Some people are content with whatever sound they get, like those that are perfectly fine with using ibuds.  And on the opposite side of the extreme, somebody could be so into the hobby, their wallet is taking a huge toll.  I was just wondering if there is some sort of an psychological explanation of such behavior on the opposite side of the spectrum.  You know, lots of our habitual behaviors are result of some sort of inner conflict according to psychology, and was wondering if there are some interesting theories about audiophiles.

 

I was wondering if there are some weird theories like were the audiophiles were not given their favorite toy as a child, so it evolved into seeking the perfect sounding equipment... :p 


Edited by SilverEars - 4/13/14 at 1:03pm
post #5 of 9
One word: Neurosis.

se
post #6 of 9
The struggle to achieve great sound seems unachievable when you don't really understand how sound works.
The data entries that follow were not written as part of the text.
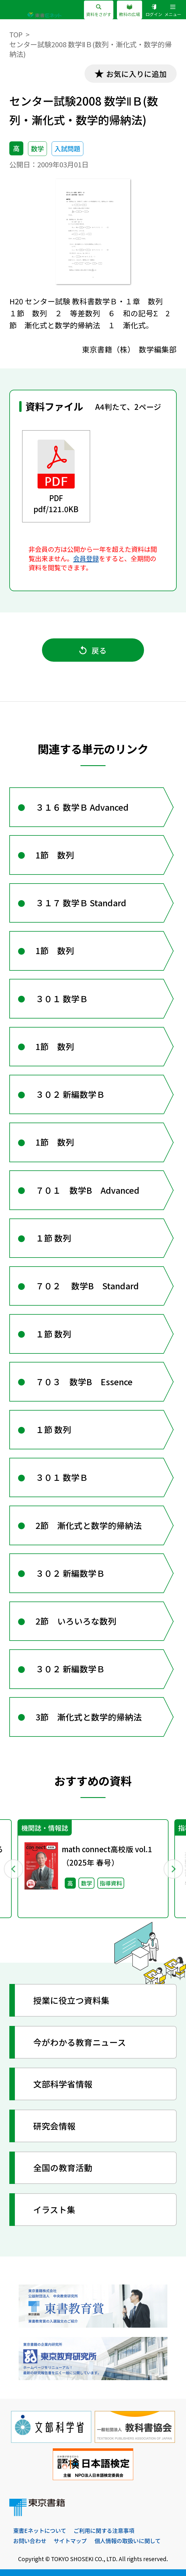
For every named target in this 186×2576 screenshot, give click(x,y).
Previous (13, 1868)
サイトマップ (70, 2541)
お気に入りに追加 (136, 73)
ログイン (153, 10)
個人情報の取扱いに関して (127, 2541)
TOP (15, 34)
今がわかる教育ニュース (79, 2042)
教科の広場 (129, 10)
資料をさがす (98, 10)
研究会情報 (54, 2126)
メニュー (172, 10)
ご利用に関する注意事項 (103, 2530)
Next (173, 1868)
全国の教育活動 (62, 2167)
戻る (92, 650)
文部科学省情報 (62, 2084)
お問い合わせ (29, 2541)
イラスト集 (54, 2209)
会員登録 (86, 558)
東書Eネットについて (39, 2530)
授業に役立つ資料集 (71, 2000)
You flail around making random changes and buying random equipment in the hope that it might make the sound a little bit better. It's frustrating, expensive and never ending.

But if you take a little time to research how sound reproduction works and how your hearing works and how equipment works... you can go in like a laser beam and pick up *exactly* the components you need to reach your goal and tune it to produce perfect sound. No struggle. No frustration. No craziness. No addiction.
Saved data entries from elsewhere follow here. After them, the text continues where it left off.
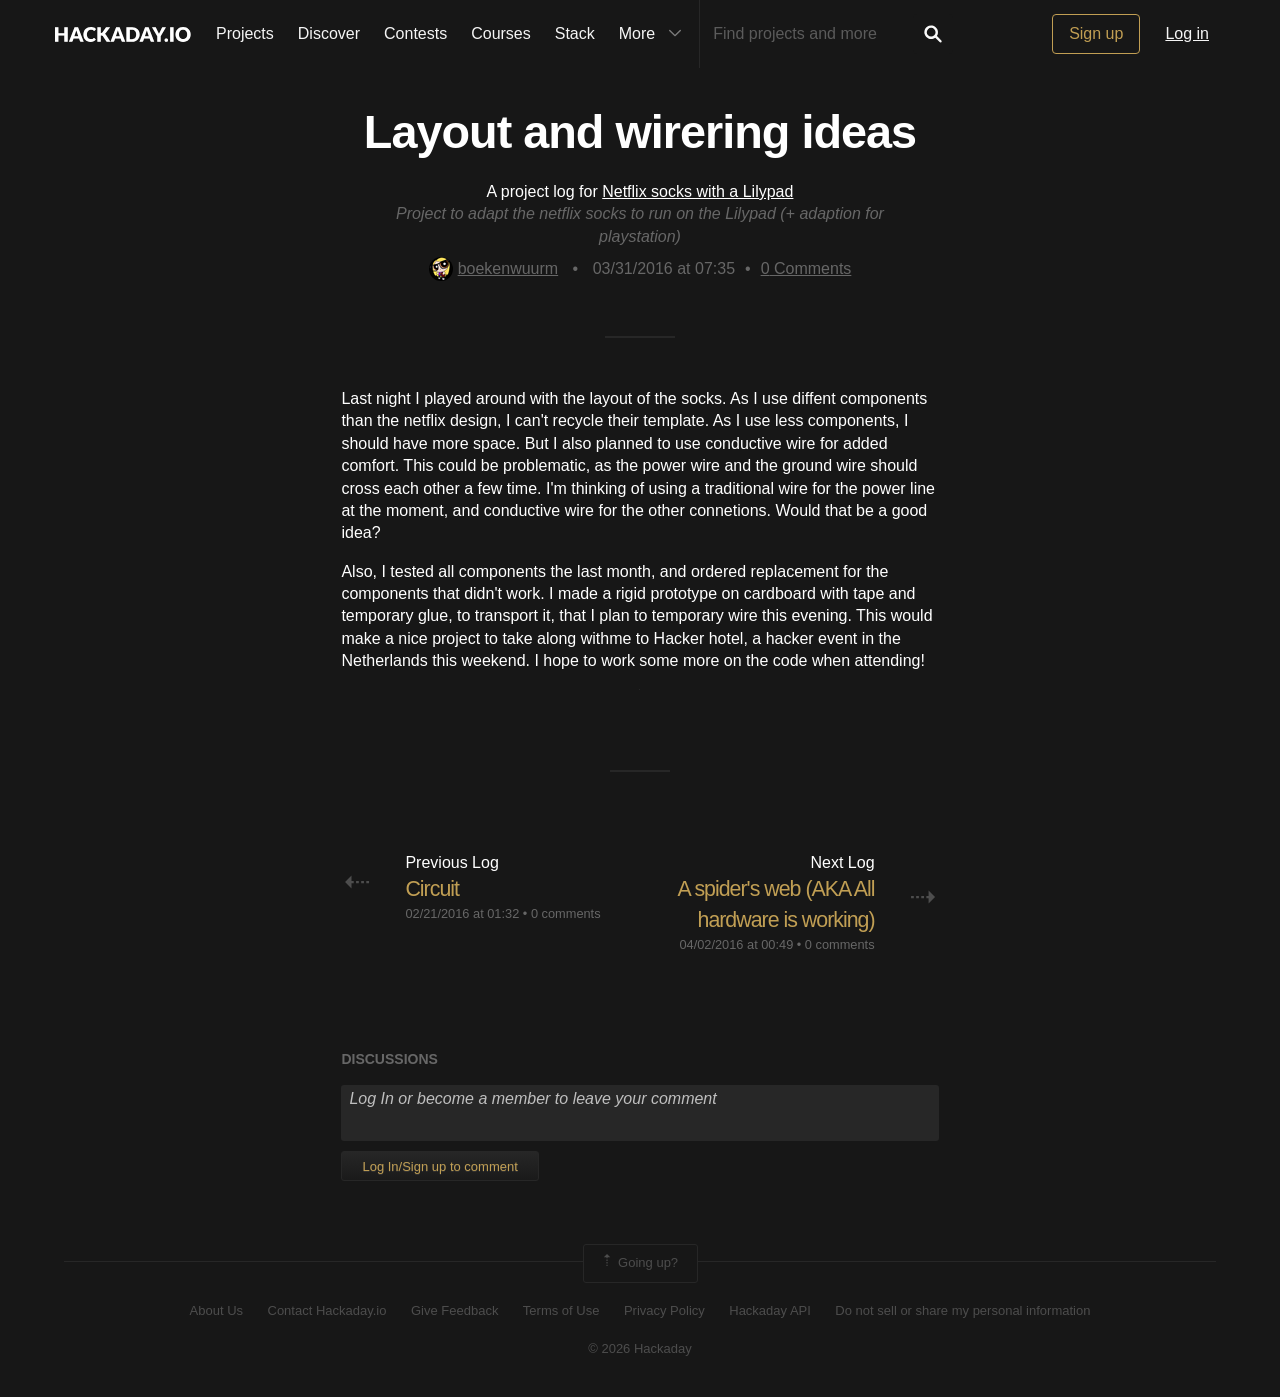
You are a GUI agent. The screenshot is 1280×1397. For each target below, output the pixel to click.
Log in (1187, 33)
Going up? (639, 1263)
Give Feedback (454, 1309)
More (655, 34)
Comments (806, 268)
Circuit (432, 888)
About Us (216, 1309)
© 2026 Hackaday (640, 1348)
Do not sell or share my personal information (962, 1309)
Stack (575, 33)
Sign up (1096, 33)
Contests (415, 33)
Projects (245, 33)
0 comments (566, 913)
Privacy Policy (664, 1309)
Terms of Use (561, 1309)
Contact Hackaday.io (327, 1309)
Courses (501, 33)
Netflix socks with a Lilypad (697, 191)
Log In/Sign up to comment (439, 1166)
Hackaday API (770, 1309)
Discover (329, 33)
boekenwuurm (494, 268)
I guess it depends on whether you care about optimal sound quality, or amassing a nice collection of fancy black boxes with wires between them. A lot of people make a fetish of equipment and don't seem to care about sound at all.
post #7 of 9
Thread Starter 

Any literature you recommend bigshot?

post #8 of 9
Check out Ethan Winer's stuff on the web and youtube.... and hang out in Sound Science and listen and ask questions. When you hear something that sounds interesting google it and look for a clear explanation. It really isn't tough.
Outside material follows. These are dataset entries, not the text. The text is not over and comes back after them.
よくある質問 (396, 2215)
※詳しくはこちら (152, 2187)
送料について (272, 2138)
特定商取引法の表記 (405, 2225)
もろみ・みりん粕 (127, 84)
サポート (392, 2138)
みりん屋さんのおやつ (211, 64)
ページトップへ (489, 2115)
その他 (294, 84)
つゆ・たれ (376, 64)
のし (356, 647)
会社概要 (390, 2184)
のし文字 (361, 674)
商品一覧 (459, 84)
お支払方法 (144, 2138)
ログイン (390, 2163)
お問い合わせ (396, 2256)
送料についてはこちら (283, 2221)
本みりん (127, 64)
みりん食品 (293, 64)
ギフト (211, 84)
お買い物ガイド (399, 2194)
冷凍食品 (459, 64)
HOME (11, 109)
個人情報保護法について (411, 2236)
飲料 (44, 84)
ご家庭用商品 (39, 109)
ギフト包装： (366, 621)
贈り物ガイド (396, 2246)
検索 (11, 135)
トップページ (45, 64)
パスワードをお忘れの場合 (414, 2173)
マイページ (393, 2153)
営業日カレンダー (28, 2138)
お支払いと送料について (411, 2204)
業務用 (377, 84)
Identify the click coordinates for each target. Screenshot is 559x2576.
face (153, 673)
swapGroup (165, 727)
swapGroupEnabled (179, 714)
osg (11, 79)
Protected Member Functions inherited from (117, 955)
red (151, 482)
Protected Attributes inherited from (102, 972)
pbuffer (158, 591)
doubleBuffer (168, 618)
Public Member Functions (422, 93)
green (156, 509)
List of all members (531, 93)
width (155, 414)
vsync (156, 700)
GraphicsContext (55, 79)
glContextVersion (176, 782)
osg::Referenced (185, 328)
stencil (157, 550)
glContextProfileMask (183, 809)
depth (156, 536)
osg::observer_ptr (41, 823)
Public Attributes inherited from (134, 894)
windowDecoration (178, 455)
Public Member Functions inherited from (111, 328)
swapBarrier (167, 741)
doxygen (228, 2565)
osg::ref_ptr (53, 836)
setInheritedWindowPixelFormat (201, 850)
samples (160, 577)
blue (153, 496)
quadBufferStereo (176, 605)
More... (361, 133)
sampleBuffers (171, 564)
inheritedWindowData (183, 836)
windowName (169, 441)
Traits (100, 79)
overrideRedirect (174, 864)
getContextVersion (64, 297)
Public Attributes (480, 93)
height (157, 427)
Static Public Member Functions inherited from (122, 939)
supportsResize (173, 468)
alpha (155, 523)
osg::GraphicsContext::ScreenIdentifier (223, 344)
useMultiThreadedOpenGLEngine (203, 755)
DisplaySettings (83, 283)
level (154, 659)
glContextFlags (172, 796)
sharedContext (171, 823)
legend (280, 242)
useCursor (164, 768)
For instance, I kept hearing folks talking about jitter. So I started googling to figure out what jitter was and how it was measured. Then I looked for listening tests. Then I looked for the perceptual limits on jiitter. Then I started laughing at all the people who made mountains out of molehills.
post #9 of 9

Addiction is not exclusive to audiophilia - that comes in many flavours and forms of course.

 

The problem is that upgraditis in audiophilia is cruel.  Consider the following:

 

-  The listening experience is completely personal and subject to personal preferences and biases

-  The listening experience is subject to the listener's mood, state of mind and level of focus

-  The listener can tend to derive emotion from the listening experience, even when trying to remain objective in evaluation

-  The listener is subject to the placebo effect of the perceived quality of audio equipment before the listening experience has started

-  Sound reproduction quality varies with music genre and recording quality

-  There may not be any good recordings of the music/genre/artist/song that you like

-  Everyone is a reviewer, some reviewers opinions seem to count more than others and no one reviewer is exactly the same as each other or you

-  The difference in perceived sound reproduction quality in technically competent audio devices can be indistinguishable from each other

-  It is difficult to maintain the exact same volume level when comparing amps and DACs.  Differences in volume levels affect sound perception.

-  Dissatisfaction is a vicious cycle that is purely psychological.  Then again, so is satisfaction.

 

All these factors (and many more) influence your enjoyment, listening experience and purchasing decisions.  Sprinkle a little dose of neurosis into the mix and you have that hellishly persistent itch that is audiophilia.